## YOUR TASK
Please copy every line with the string "Đồng" from the entries below.
#### MATERIAL PROVIDED ####
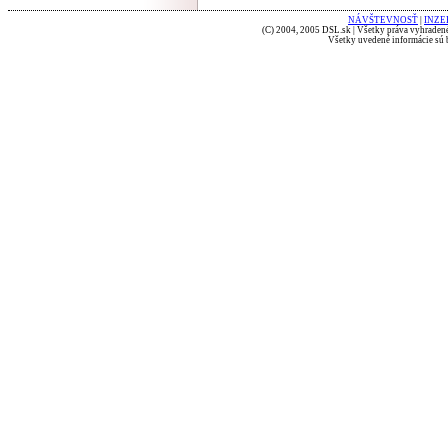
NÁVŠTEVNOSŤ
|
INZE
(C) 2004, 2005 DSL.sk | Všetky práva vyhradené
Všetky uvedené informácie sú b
####
#### MATERIAL PROVIDED ####
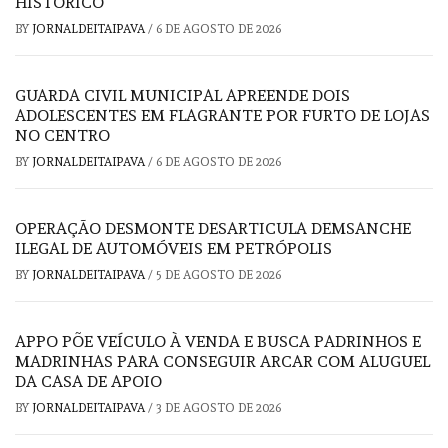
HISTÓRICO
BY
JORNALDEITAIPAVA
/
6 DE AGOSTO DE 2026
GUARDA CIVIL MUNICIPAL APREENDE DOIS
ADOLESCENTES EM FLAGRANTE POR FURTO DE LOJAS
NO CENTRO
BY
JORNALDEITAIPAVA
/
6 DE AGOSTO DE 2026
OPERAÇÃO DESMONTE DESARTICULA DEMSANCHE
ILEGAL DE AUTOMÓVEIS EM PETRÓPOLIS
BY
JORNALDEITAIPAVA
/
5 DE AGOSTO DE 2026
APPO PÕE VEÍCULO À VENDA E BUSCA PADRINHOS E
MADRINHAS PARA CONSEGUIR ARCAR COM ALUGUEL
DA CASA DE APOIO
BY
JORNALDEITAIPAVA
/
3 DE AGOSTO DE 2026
####
#### MATERIAL PROVIDED ####
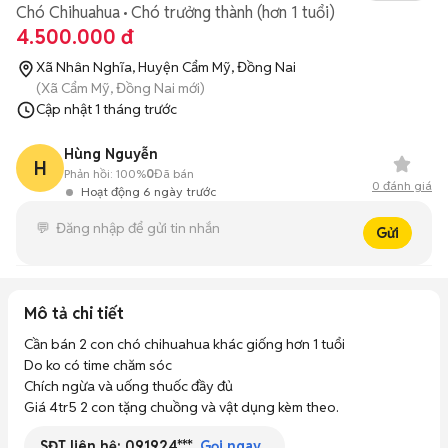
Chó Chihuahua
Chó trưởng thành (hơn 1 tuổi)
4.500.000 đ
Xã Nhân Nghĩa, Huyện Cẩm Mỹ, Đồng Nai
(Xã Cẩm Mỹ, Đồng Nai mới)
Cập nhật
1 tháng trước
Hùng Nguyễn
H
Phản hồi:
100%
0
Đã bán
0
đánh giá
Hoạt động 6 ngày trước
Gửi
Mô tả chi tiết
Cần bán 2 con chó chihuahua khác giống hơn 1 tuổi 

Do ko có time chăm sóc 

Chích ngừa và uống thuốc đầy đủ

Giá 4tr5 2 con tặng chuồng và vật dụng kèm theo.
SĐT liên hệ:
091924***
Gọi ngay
####
## FINAL ANSWER
Xã Nhân Nghĩa, Huyện Cẩm Mỹ, Đồng Nai
(Xã Cẩm Mỹ, Đồng Nai mới)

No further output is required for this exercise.